In an earlier blog I (James) wrote about the joy of re-discovering the youthfulness (at least a bit) that is associated with being "at school" again. I have also mentioned that one of my goals this year was to read some of the classics that any self-respecting English teacher should have under his belt and which I, for one reason or another, do not. These two recent occurrences in my new Australian life continue to inspire me and have given rise to another blog entry.
I am currently reading Brideshead Revisited figuring that I needed at least one Evelyn Waugh in my stable. Happily, I am enjoying the writing and the subject of Charles Ryder's youthful adventures at Oxford.
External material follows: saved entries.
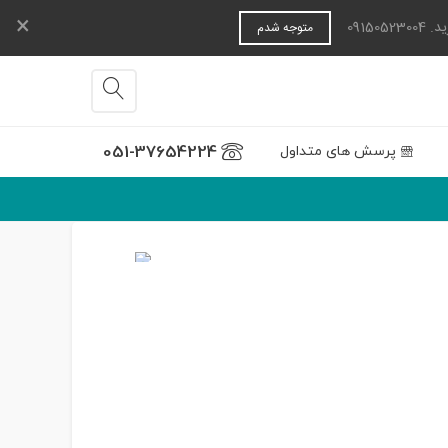
×
0915
متوجه شدم
051-37654224
پرسش های متداول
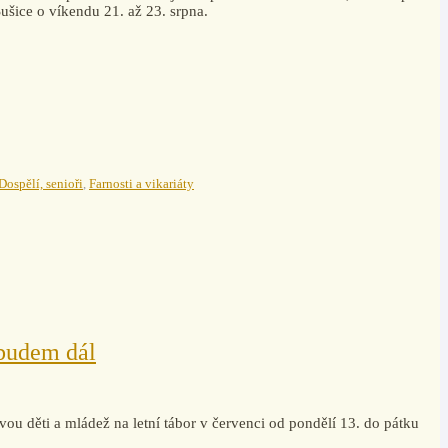
Sušice o víkendu 21. až 23. srpna.
Dospělí, senioři
,
Farnosti a vikariáty
 budem dál
vou děti a mládež na letní tábor v červenci od pondělí 13. do pátku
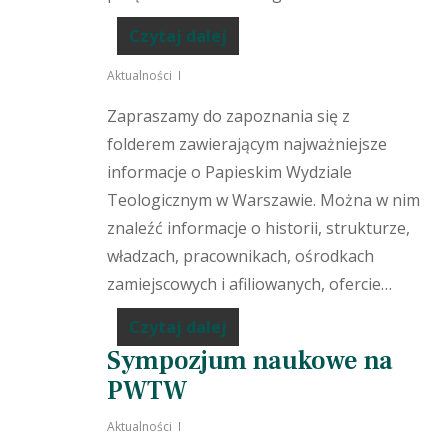
Czytaj dalej
Aktualności
Zapraszamy do zapoznania się z
folderem zawierającym najważniejsze
informacje o Papieskim Wydziale
Teologicznym w Warszawie. Można w nim
znaleźć informacje o historii, strukturze,
władzach, pracownikach, ośrodkach
zamiejscowych i afiliowanych, ofercie…
Czytaj dalej
Sympozjum naukowe na
PWTW
Aktualności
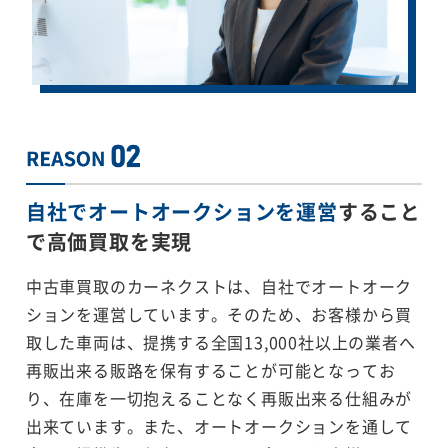
自社でオートオークションを運営
すること
で
高価買取を実現
中古車買取のカーネクストは、自社でオートオーク
ションを運営しています。そのため、お客様から買
取した車両は、提携する全国13,000社以上の業者へ
再販出来る販路を保有することが可能となってお
り、在庫を一切抱えることなく再販出来る仕組みが
出来ています。また、オートオークションを通して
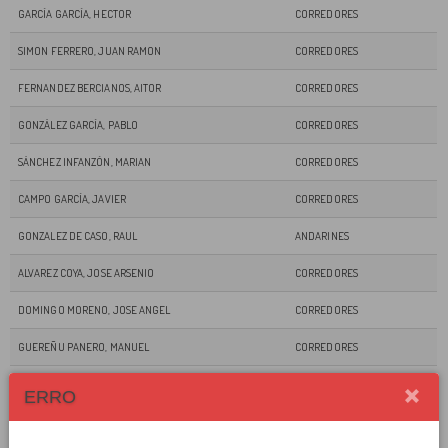
GARCÍA GARCÍA, HECTOR
CORREDORES
SIMON FERRERO, JUAN RAMON
CORREDORES
FERNANDEZ BERCIANOS, AITOR
CORREDORES
GONZÁLEZ GARCÍA, PABLO
CORREDORES
SÁNCHEZ INFANZÓN, MARIAN
CORREDORES
CAMPO GARCÍA, JAVIER
CORREDORES
GONZALEZ DE CASO, RAUL
ANDARINES
ALVAREZ COYA, JOSE ARSENIO
CORREDORES
DOMINGO MORENO, JOSE ANGEL
CORREDORES
GUEREÑU PANERO, MANUEL
CORREDORES
ALONSO GARCÍA, RAÚL MARCOS
CORREDORES
ERRO
MAYORA TORRE, GERMÁN
CORREDORES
If, however, "real" British academics were anything like they are described by Waugh in the early part of the 20th century then it is no wonder the colonial world suffered for so long under British rule. The sense of entitlement is completely overwhelming!
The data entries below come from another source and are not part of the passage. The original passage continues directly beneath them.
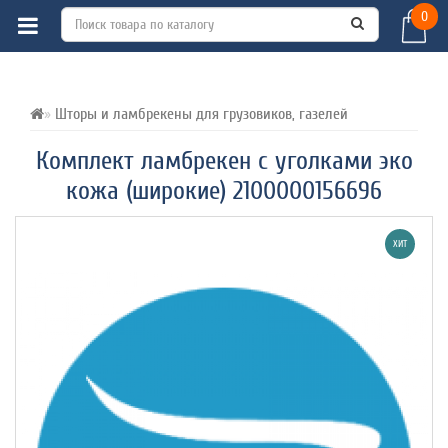
0
ВСЕ О ТОВАРЕ 
ХАРАКТЕРИСТИКИ 
ОТЗЫВЫ (0) 
Шторы и ламбрекены для грузовиков, газелей
Комплект ламбрекен с уголками эко
кожа (широкие) 2100000156696
ХИТ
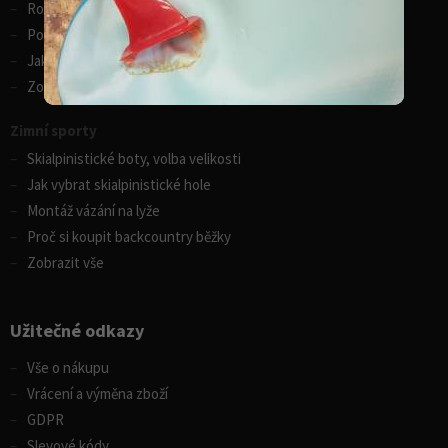
Rozdíly v paddleboardech
Porovnání kánoí Gumotex
Jak vybrat kajak
Zobrazit vše
Zimní sporty
Skialpinistické boty, volba velikosti
Jak vybrat skialpinistické hole
Montáž vázání na lyže
Proč si koupit backcountry běžky
Zobrazit vše
Užitečné odkazy
Vše o nákupu
Vrácení a výměna zboží
GDPR
Slevové kódy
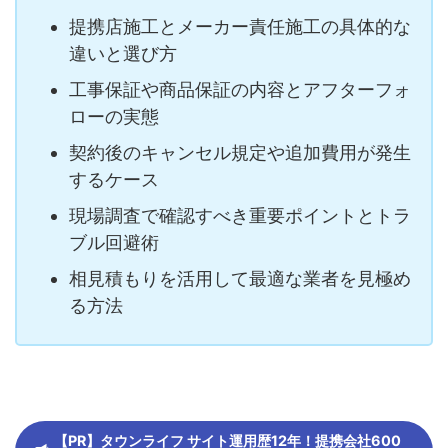
提携店施工とメーカー責任施工の具体的な
違いと選び方
工事保証や商品保証の内容とアフターフォ
ローの実態
契約後のキャンセル規定や追加費用が発生
するケース
現場調査で確認すべき重要ポイントとトラ
ブル回避術
相見積もりを活用して最適な業者を見極め
る方法
【PR】タウンライフ サイト運用歴12年！提携会社600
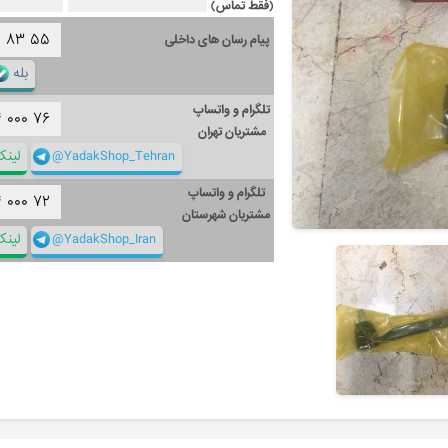
(فقط تماس)
۱
۸۳
۵۵
پیام رسان های داخلی
بله
تلگرام و واتساپ
۴
۰۰۰
۷۶
مشتریان تهران
@YadakShop_Tehran
لین
تلگرام و واتساپ
۴
۰۰۰
۷۲
مشتریان شهرستان
@YadakShop_Iran
لین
Anyway, I came across this passage the other day that is Charles's and ultimately I think Waugh's reflection about the "experience" and the privilege associated with being young:
The langour of Youth - how unique and quintessential it is! How quickly, how irrecoverably, lost! The zest, the generous affections, the illusions, the despair, all the traditional attributes of Youth - all save this - come and go with us through life. These things are a part of life itself; but langour - the relaxation of yet unwearied sinews, the mind sequestered and self-regarding - that belongs to Youth alone and dies with it. Perhaps in the mansions of Limbo the heroes enjoy some such compensation for their loss of the Beatific Vision; perhaps the Beatific Vision itself has some remote kinship with this lowly experience; I, at any rate, believed myself very near heaven during my languid days at Brideshead.
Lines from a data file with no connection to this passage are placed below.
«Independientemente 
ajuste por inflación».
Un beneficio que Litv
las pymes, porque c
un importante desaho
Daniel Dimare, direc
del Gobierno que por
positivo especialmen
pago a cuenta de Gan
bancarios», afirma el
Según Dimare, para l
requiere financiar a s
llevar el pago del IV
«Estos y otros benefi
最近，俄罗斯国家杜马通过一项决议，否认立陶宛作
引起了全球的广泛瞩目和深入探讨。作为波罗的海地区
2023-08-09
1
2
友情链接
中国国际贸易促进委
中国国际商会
I don't know if I would call these the languid days at Melbourne; however, I think Waugh has captured that same sense I am privileged to feel every once and awhile reading, thinking and wandering around the university. It's this feeling that there is time, this very special and rare and perhaps "quintessential" time, to consider all manner of things in a slightly more interested, relevant, and youthful way. Gone is the rush and the rumble of life at an ever-increasing pace. Life is slow, methodical, (maybe in a month or two - too slow) but for now it is a luxurious and languid pace - the pace of youth, where time and the world are on your side. Of course, we are only able to accurately gauge how far we have fallen away from this state when we look back with experience and a degree of regret.
The trick with this "theory" of mine, like all others I am coming to learn, is to turn it into action. Where do you find the langour when the costs of the big city life come calling? Have I cashed in all of my chances to linger in the langour and does one have to wait for the golden days of retirement to capure it again? Is this a mindset that I can pack up neatly and ship home? Time will tell. But for now I will enjoy revisiting my own "langour of Youth" thankful for everything and to everyone who has allowed it to happen.
I am currently reading Brideshead Revisited figuring that I needed at least one Evelyn Waugh in my stable. Happily, I am enjoying the writing and the subject of Charles Ryder's youthful adventures at Oxford. If, however, "real" British academics were anything like they are described by Waugh in the early part of the 20th century then it is no wonder the colonial world suffered for so long under British rule. The sense of entitlement is completely overwhelming!
Anyway, I came across this passage the other day that is Charles's and ultimately I think Waugh's reflection about the "experience" and the privilege associated with being young:
The langour of Youth - how unique and quintessential it is! How quickly, how irrecoverably, lost! The zest, the generous affections, the illusions, the despair, all the traditional attributes of Youth - all save this - come and go with us through life. These things are a part of life itself; but langour - the relaxation of yet unwearied sinews, the mind sequestered and self-regarding - that belongs to Youth alone and dies with it. Perhaps in the mansions of Limbo the heroes enjoy some such compensation for their loss of the Beatific Vision; perhaps the Beatific Vision itself has some remote kinship with this lowly experience; I, at any rate, believed myself very near heaven during my languid days at Brideshead.
I don't know if I would call these the languid days at Melbourne; however, I think Waugh has captured that same sense I am privileged to feel every once and awhile reading, thinking and wandering around the university. It's this feeling that there is time, this very special and rare and perhaps "quintessential" time, to consider all manner of things in a slightly more interested, relevant, and youthful way. Gone is the rush and the rumble of life at an ever-increasing pace. Life is slow, methodical, (maybe in a month or two - too slow) but for now it is a luxurious and languid pace - the pace of youth, where time and the world are on your side. Of course, we are only able to accurately gauge how far we have fallen away from this state when we look back with experience and a degree of regret.
The trick with this "theory" of mine, like all others I am coming to learn, is to turn it into action. Where do you find the langour when the costs of the big city life come calling? Have I cashed in all of my chances to linger in the langour and does one have to wait for the golden days of retirement to capure it again? Is this a mindset that I can pack up neatly and ship home? Time will tell. But for now I will enjoy revisiting my own "langour of Youth" thankful for everything and to everyone who has allowed it to happen.